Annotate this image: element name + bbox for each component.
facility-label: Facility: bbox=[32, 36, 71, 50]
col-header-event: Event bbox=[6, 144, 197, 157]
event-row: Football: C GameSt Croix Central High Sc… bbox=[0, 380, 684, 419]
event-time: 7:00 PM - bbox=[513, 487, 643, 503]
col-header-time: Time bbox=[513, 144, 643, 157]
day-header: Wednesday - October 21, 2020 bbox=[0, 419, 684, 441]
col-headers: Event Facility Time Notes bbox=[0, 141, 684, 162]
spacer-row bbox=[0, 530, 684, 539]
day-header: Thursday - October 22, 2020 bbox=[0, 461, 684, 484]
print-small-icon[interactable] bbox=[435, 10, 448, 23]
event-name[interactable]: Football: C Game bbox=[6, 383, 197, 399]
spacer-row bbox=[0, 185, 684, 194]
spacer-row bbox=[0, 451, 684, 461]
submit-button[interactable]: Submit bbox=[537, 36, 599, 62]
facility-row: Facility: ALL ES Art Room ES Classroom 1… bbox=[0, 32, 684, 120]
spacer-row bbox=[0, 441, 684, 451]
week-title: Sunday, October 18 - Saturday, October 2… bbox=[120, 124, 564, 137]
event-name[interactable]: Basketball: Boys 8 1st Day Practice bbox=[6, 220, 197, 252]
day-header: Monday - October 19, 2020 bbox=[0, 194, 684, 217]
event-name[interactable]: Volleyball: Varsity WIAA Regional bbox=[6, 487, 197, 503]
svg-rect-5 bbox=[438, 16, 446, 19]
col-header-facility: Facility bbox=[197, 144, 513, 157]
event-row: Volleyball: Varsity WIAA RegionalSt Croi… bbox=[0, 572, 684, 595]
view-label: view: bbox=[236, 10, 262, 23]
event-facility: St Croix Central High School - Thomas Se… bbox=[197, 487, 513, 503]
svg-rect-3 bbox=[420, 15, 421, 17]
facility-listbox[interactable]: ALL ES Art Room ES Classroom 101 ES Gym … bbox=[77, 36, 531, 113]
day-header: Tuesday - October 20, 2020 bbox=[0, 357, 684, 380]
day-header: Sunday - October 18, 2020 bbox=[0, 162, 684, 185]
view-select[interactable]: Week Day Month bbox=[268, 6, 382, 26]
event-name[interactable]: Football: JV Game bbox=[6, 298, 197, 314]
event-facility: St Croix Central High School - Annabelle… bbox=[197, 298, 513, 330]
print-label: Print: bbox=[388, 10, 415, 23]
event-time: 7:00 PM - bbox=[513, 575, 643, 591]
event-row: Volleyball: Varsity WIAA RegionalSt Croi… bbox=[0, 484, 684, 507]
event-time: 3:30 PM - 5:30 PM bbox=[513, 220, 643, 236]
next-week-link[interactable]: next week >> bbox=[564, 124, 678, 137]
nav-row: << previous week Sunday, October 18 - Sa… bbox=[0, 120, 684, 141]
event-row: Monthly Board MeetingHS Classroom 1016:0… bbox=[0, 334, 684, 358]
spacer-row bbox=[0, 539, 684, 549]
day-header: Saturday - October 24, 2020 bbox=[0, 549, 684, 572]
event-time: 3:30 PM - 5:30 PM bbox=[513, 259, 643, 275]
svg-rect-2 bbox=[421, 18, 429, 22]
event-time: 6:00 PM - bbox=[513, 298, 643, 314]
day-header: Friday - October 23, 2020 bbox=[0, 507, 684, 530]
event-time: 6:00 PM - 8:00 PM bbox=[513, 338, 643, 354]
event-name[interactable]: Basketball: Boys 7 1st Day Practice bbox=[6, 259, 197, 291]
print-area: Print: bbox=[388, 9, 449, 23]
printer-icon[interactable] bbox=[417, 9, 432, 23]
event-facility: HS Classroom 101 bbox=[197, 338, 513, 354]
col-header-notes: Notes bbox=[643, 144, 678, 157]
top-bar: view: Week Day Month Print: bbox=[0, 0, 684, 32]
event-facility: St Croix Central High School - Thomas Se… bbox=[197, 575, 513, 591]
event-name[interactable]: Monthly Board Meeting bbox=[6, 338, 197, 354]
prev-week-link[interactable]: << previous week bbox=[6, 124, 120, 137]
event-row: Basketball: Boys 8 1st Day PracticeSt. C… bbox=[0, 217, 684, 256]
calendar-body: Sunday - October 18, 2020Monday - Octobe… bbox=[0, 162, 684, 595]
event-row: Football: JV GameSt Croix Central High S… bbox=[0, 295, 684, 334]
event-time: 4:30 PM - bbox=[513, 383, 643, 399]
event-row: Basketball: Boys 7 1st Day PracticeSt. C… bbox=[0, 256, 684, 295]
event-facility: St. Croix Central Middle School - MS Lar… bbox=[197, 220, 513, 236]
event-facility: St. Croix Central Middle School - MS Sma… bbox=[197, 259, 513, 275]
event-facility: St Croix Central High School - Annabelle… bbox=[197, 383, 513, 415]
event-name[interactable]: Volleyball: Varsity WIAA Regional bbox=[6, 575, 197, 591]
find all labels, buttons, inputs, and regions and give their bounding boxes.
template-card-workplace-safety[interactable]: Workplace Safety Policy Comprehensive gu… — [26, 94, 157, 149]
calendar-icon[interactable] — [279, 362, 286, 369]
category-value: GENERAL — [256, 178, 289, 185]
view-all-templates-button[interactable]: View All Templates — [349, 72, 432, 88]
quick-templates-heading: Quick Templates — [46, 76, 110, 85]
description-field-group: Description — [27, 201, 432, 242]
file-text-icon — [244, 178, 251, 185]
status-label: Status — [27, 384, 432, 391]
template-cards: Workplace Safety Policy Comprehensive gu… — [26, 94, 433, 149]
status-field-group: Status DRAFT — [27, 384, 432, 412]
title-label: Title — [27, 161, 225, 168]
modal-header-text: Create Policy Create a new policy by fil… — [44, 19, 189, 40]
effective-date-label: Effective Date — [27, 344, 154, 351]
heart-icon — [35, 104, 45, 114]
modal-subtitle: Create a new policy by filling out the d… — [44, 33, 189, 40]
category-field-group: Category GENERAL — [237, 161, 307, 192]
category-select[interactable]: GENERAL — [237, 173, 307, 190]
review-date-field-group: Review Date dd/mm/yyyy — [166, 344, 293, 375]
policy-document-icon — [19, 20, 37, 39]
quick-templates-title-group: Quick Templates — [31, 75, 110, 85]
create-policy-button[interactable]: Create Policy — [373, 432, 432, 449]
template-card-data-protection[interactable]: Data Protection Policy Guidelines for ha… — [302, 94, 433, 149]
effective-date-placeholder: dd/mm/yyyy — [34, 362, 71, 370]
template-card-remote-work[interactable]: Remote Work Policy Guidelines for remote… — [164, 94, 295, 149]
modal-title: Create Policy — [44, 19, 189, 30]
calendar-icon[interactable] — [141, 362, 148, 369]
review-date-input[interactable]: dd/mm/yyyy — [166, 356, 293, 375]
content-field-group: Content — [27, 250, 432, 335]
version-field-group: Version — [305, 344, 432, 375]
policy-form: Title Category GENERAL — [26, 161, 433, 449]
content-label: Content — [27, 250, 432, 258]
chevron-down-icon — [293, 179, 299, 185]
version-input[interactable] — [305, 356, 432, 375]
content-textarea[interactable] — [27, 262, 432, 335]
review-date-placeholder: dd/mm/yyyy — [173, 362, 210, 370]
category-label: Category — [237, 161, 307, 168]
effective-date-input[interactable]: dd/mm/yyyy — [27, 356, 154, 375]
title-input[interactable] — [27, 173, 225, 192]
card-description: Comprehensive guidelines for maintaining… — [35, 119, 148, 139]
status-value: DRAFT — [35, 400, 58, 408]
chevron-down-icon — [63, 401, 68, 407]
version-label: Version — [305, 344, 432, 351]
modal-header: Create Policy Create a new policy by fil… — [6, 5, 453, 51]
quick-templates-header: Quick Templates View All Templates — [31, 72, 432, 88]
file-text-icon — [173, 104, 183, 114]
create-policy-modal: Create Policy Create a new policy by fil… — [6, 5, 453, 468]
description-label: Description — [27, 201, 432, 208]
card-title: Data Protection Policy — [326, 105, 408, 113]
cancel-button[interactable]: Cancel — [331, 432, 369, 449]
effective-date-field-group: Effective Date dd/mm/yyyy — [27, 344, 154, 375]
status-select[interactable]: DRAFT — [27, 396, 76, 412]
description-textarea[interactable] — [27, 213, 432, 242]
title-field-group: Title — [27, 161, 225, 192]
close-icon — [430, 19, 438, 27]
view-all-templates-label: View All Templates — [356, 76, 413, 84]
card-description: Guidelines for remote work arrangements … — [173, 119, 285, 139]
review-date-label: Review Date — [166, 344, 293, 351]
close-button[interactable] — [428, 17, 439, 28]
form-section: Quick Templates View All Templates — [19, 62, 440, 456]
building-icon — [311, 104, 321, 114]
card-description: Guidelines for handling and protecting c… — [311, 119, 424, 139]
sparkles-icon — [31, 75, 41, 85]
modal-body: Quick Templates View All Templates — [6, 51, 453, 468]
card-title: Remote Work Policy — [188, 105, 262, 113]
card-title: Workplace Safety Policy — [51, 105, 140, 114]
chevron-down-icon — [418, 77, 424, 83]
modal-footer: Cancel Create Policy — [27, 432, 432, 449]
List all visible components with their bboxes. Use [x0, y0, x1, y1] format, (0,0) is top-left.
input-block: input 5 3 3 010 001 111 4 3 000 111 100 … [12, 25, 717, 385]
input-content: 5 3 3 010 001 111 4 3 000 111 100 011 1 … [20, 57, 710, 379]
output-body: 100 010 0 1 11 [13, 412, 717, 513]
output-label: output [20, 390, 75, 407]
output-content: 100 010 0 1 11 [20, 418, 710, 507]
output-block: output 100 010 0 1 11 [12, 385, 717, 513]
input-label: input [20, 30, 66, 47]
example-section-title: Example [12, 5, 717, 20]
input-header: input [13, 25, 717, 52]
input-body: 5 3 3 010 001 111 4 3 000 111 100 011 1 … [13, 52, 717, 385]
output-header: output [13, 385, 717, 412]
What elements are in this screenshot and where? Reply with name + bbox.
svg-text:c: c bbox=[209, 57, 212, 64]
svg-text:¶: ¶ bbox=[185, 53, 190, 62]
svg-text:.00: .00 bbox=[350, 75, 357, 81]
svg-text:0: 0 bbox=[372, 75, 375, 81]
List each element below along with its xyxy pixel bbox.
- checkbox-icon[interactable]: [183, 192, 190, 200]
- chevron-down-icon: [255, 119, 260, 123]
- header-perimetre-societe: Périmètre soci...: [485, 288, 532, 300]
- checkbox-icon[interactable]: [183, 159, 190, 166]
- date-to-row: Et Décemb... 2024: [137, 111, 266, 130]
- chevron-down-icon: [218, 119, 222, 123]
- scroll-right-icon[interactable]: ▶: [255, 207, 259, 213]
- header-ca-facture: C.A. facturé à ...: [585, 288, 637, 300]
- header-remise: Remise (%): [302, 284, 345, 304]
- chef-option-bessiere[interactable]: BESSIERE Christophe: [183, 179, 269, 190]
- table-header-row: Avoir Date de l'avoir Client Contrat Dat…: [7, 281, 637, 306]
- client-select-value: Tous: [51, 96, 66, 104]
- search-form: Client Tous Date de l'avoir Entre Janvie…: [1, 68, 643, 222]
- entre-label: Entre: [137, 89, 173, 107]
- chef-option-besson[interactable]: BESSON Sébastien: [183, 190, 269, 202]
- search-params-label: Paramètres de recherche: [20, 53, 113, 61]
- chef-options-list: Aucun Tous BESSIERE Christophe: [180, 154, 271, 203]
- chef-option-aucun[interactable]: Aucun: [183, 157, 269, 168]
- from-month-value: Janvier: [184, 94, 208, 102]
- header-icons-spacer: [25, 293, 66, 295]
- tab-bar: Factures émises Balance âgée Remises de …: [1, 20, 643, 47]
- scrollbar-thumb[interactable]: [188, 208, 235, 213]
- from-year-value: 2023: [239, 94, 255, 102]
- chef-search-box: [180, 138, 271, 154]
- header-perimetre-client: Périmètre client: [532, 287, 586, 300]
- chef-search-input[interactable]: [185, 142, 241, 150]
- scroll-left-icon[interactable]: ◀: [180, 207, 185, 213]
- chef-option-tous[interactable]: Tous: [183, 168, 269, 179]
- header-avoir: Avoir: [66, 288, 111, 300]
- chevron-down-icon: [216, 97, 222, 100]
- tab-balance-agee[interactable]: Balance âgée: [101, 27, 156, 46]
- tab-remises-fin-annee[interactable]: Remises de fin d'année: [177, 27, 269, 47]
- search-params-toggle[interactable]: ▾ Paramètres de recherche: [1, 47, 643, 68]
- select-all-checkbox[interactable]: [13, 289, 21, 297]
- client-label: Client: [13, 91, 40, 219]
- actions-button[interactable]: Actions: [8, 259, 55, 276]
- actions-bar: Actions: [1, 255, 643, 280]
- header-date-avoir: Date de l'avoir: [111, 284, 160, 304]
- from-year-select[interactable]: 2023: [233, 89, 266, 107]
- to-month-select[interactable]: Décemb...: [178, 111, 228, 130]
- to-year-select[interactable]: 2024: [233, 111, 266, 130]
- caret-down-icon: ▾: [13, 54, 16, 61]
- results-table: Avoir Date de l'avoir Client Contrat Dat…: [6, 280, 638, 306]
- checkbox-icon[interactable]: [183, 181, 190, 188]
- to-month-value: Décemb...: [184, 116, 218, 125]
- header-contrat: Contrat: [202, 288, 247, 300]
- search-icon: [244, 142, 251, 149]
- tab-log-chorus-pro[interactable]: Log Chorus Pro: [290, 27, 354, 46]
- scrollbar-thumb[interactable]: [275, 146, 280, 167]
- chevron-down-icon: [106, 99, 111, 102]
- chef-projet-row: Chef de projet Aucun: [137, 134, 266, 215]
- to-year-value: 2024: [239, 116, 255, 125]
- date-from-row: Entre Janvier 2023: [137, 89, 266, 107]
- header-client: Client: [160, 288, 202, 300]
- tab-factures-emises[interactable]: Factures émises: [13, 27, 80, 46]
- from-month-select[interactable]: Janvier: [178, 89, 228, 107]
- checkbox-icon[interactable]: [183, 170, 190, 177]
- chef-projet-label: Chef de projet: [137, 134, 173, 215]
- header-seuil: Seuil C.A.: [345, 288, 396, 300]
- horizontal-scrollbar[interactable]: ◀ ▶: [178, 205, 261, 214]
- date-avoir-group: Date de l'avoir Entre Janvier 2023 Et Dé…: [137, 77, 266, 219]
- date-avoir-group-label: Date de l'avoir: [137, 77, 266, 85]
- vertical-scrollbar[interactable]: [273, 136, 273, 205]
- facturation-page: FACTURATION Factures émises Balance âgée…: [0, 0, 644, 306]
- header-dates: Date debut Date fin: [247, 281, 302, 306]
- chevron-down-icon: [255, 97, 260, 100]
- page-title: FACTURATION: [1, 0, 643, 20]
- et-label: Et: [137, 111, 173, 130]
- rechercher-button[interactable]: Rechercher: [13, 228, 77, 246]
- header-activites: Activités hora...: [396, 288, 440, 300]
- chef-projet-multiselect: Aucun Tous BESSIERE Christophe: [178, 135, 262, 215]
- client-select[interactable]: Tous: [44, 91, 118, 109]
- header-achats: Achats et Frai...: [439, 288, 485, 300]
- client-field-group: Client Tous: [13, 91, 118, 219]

What is required: Check each line in the records for the word "chef" and say how many have it, with nothing else.

The answer: 10